This repository contains the code and data for our NeurIPS 2025 paper:
For Better or for Worse, Transformers Seek Patterns for Memorization
Madhur Panwar, Gail Weiss, Navin Goyal, Antoine Bosselut
@inproceedings{
panwar2025for,
title={For Better or for Worse, Transformers Seek Patterns for Memorization},
author={Madhur Panwar and Gail Weiss and Navin Goyal and Antoine Bosselut},
booktitle={The Thirty-ninth Annual Conference on Neural Information Processing Systems},
year={2025},
url={https://openreview.net/forum?id=98NrkXPRZ9}
}conda env create -f neurips.yml
For synthetic data, we use custom tokenizers depending on whether the data requires only digits, or digits and letters. The tokenizer files necessary to use them in code as well as the code to create them is placed in tokenizer_local directory.
Synthetic datasets as well as the code to generate them is placed under synthetic_data directory.
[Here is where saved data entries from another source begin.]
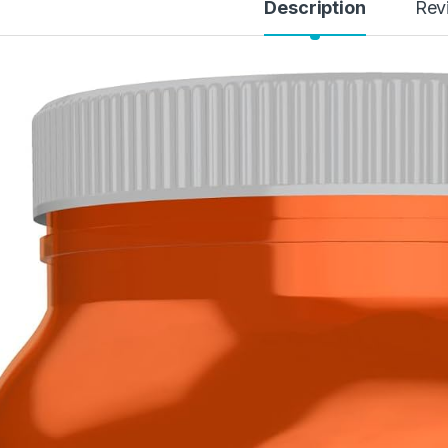
Description
Rev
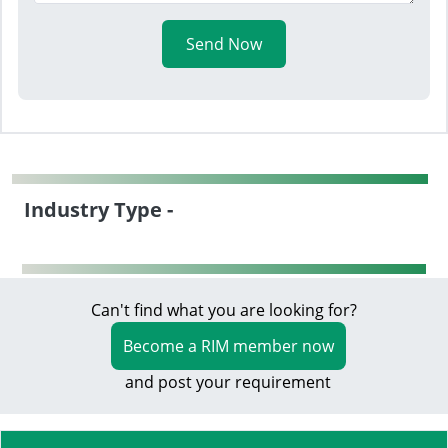
Send Now
Industry Type -
Can't find what you are looking for?
Become a RIM member now
and post your requirement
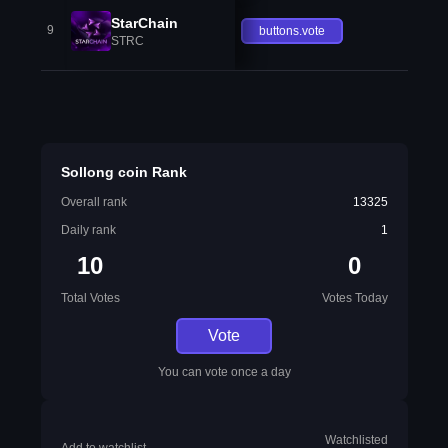
StarChain
9
buttons.vote
STRC
Sollong coin Rank
Overall rank
13325
Daily rank
1
10
0
Total Votes
Votes Today
Vote
You can vote once a day
Watchlisted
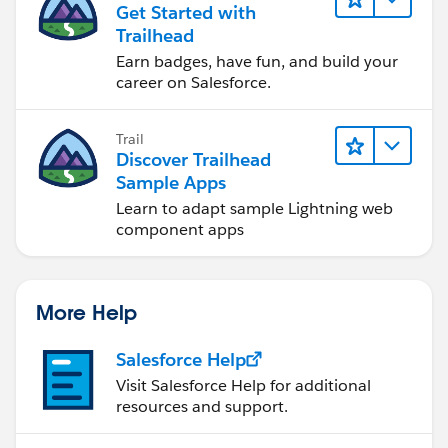
Get Started with
Trailhead
Earn badges, have fun, and build your
career on Salesforce.
Trail
Discover Trailhead
Sample Apps
Learn to adapt sample Lightning web
component apps
More Help
Salesforce Help
Visit Salesforce Help for additional
resources and support.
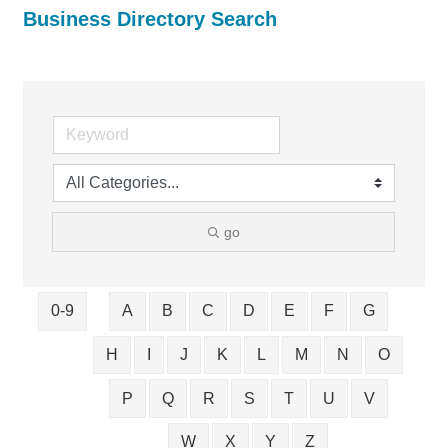
Business Directory Search
go
0-9
A
B
C
D
E
F
G
H
I
J
K
L
M
N
O
P
Q
R
S
T
U
V
W
X
Y
Z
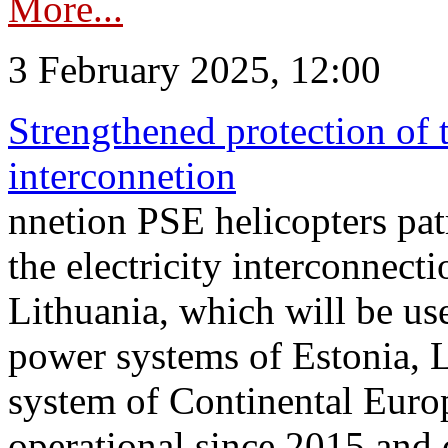
More...
3 February 2025, 12:00
Strengthened protection of 
interconnetion
nnetion PSE helicopters patr
the electricity interconnec
Lithuania, which will be us
power systems of Estonia, L
system of Continental Euro
operational since 2015 and 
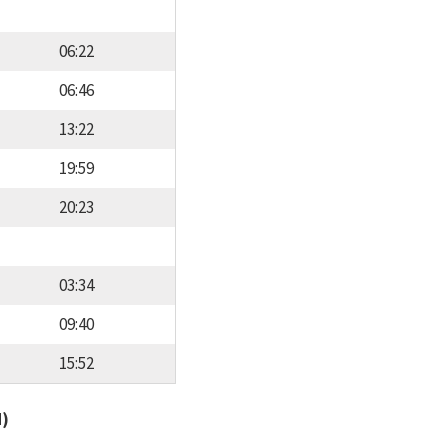
06:22
06:46
13:22
19:59
20:23
03:34
09:40
15:52
d)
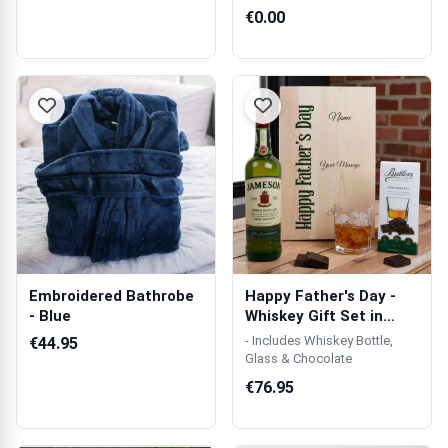
€0.00
Embroidered Bathrobe
Happy Father's Day -
- Blue
Whiskey Gift Set in
Personalis...
- Includes Whiskey Bottle,
€44.95
Glass & Chocolate
€76.95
To generate synthetic datasets, run python generate_synthetic_data.py.
For running WikiText experiments, change appropriate parameters and run run_wikitext.sh:
./run_wikitext.sh
For running experiments with synthetic datasets, change appropriate parameters and run run_synthetic.sh:
./run_synthetic.sh
Code for the plots in the paper is in the notebook plots.ipynb.